Outros pombalenses vieram depois: Lucas de Souza Reis (Tio Lucas) e Sinval Alexandre de Jesus, Ariston e Rogaciano Alves dos Reis, Graciliano Nobre, José Bastos e Edmundo Silva, quase todos se estabelecendo no comércio com armazéns que vendiam no “atacado”, atividade que passou a ser dominado pelos sertanejos. Assim, Eunápolis começou a ser um importante fornecedor de alimentos e produtos da microrregião.
A expansão urbana e o real desenvolvimento do Povoado ocorreram a partir daí. A área urbana já se expandira para além da região central, núcleo pioneiro da povoação, com o surgimento de dois bairros: Doutor Gusmão e Pequi.

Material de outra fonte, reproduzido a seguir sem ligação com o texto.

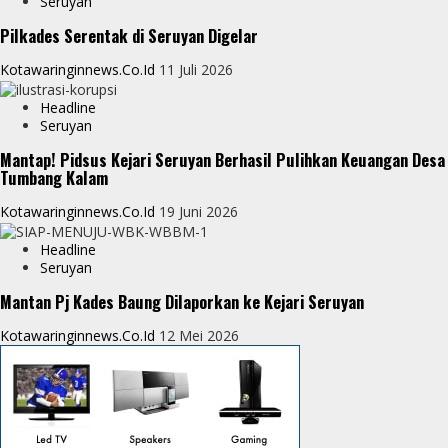
Seruyan
e
e
Pilkades Serentak di Seruyan Digelar
r
Kotawaringinnews.co.id
11 Juli 2026
Headline
Seruyan
Mantap! Pidsus Kejari Seruyan Berhasil Pulihkan Keuangan Desa
Tumbang Kalam
Kotawaringinnews.co.id
19 Juni 2026
Headline
Seruyan
Mantan Pj Kades Baung Dilaporkan ke Kejari Seruyan
Kotawaringinnews.co.id
12 Mei 2026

Na segunda metade dessa década, foram implantadas no povoada a energia elétrica e a iluminação pública – em 1964-, gerada por um motor de caminhão a diesel -, a primeira agência bancária – do Banco de Crédito da Bahia – e o primeiro posto telefônico. A instalação do posto telefônico deveu-se a iniciativa de um grupo de comerciantes influentes, que comprou e instalou por conta própria, onde hoje é a rua 5 de Novembro, a unidade telefónica. A sua instalação deveu-se mais aos interesses comerciais, visando tornar mais fáceis as compras das empresas e o contato direto com os fornecedores, localizados nos grandes centros. Entretanto, permitiu à população, de uma forma geral, o contato direto com os familiares que moravam nas outras cidades da Bahia, em outros estados e regiões do Brasil. Até então, todo o contato com os parentes era feito unicamente pela troca de correspondências, via Correios. Longas filas se formavam no posto telefônico, especialmente à noite.
Na segunda metade da década de 60, o governo estadual construiu um trecho da BA-02, ligando Eunápolis a Itamaraju – uma rodovia de chão, sem asfalto, mas de boa qualidade, que permitiu um intercâmbio comercial maior com aquela cidade e a ampliação da fronteira econômica – e depois a entregou ao domínio do governo federal, que a integrou à BR-101, construindo o trecho da rodovia que corta todo o extremo sul baiano e ligou a região cacaueira à divisa do Espírito Santo.
A construção da rodovia, inaugurada em abril de 73, possibilitou não apenas a Eunápolis, mas a toda região, um novo ciclo de desenvolvimento, o “ciclo madeireiro”, que teve por base a exploração madeireira.
Capixabas e mineiros foram maioria entre os fomentadores desse ciclo, que promoveu uma verdadeira transformação na economia local: gerou milhares de empregos diretos e indiretos, atraiu novos empreendimentos, empreendedores e milhares de novos moradores.
Porém, em 1988, o governo federal proibiu a derrubada da mata nativa, o que causou o fim do ciclo madeireiro. Eunápolis, assim como toda a região, viu o fim desse período próspero, passando a viver a pior crise até então, com o fechamento de quase todas as serrarias, o que resultou em forte desemprego e a diminuição drástica na circulação de dinheiro na economia.
Foi nesse cenário de crise que se deu a emancipação de Eunápolis.